37. A cet égard, la CNCDH ne peut qu’exprimer des réserves sur l’appréciation qui est faite des exclusions du décret de grâces. En cas de pluralité de peines à l’écrou, l’exclusion qui affecte une peine inscrite à l’écrou mais non encore purgée s’étend à la peine en cours d’exécution au jour du décret. Il en résulte que la portée de l’exclusion varie désormais en fonction de l’ordre dans lequel les peines sont portées à l’écrou. Il y a là une rupture d’égalité manifeste s’agissant de condamnés se trouvant dans des situations juridiques identiques.
Il apparaît qu’un certain nombre de dispositions énoncées par voie de circulaires sont prises dans le champ de la loi. Pour le Commissaire du gouvernement Franc, " Ce qui nous paraît justifier la compétence, et donc l’intervention du législateur dans le domaine de l’exécution des peines, c’est notamment la nécessité […] de définir des mesures, qui directement ou indirectement, remettent en cause les caractéristiques légales de la peine et notamment sa durée ".

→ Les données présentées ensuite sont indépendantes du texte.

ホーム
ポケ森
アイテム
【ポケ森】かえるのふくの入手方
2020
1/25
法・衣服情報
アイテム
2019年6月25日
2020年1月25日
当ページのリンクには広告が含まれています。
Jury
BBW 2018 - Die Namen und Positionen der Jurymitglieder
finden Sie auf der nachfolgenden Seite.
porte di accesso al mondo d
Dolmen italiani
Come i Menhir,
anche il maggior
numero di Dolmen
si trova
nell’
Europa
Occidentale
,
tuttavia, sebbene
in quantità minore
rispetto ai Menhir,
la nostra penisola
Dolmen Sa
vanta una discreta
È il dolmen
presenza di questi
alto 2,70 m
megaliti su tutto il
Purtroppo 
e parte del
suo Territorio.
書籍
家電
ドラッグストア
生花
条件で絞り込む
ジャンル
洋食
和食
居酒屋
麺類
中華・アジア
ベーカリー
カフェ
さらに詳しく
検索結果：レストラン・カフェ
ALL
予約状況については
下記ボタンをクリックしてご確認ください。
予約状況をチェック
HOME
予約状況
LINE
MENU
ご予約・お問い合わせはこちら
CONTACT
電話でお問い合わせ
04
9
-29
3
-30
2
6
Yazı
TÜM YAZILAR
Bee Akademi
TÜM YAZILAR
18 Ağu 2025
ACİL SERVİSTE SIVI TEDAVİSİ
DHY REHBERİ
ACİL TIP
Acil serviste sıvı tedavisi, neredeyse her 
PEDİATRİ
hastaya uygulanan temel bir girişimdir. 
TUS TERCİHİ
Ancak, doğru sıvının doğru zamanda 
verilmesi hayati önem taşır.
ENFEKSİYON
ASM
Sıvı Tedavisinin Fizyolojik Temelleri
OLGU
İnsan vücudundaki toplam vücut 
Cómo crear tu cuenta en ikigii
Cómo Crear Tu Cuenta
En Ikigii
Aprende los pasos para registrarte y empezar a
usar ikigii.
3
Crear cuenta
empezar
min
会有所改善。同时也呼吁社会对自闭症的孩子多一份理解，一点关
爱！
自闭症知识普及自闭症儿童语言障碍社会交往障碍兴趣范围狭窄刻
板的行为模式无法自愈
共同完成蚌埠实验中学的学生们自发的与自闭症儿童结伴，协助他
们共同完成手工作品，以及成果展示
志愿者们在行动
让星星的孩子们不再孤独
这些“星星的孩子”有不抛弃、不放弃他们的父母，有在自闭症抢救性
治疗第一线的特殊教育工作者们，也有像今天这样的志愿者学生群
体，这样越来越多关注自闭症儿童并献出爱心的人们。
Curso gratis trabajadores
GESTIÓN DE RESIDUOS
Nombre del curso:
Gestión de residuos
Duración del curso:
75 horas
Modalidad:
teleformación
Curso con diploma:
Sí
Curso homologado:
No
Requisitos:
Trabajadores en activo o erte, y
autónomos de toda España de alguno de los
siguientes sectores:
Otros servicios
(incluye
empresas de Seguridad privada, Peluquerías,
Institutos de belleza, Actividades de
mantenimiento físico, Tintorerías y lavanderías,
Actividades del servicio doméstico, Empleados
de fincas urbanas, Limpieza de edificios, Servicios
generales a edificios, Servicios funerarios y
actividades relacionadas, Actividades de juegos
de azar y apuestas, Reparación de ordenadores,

38. La CNCDH recommande par conséquent au législateur de définir précisément les règles applicables en matière d’exécution des peines.

c. La mise en oeuvre d’un contrôle extérieur, indépendant et permanent
L’environnement international, par le biais des recommandations du Conseil de l’Europe du Parlement européen ou des Nations Unies, incite les Etats à créer un contrôle spécifique des prisons. Edicté par les Nations Unies, l’Ensemble de règles minima pour le traitement des détenus prévoit que " des inspecteurs qualifiés et expérimentés, nommés par une autorité compétente, devront procéder à l’inspection régulière des établissements et services pénitentiaires. Ils veilleront en particulier à ce que ces établissements soient administrés conformément aux lois et règlements en vigueur et dans le but d’atteindre les objectifs des services pénitentiaires et correctionnels ". Le protocole facultatif à la Convention contre la torture et autres peines ou traitements cruels, inhumains ou dégradants, adopté le 18 décembre 2002 par l’Assemblée générale des Nations Unies invite les Etats à mettre en place un ou plusieurs " mécanismes nationaux de prévention indépendants ", chargés d’" examiner régulièrement la situation des personnes privées de liberté " afin d’" améliorer le traitement et la situation des personnes privées de liberté " et de " prévenir la torture et autres peines ou traitements cruels, inhumains ou dégradants ".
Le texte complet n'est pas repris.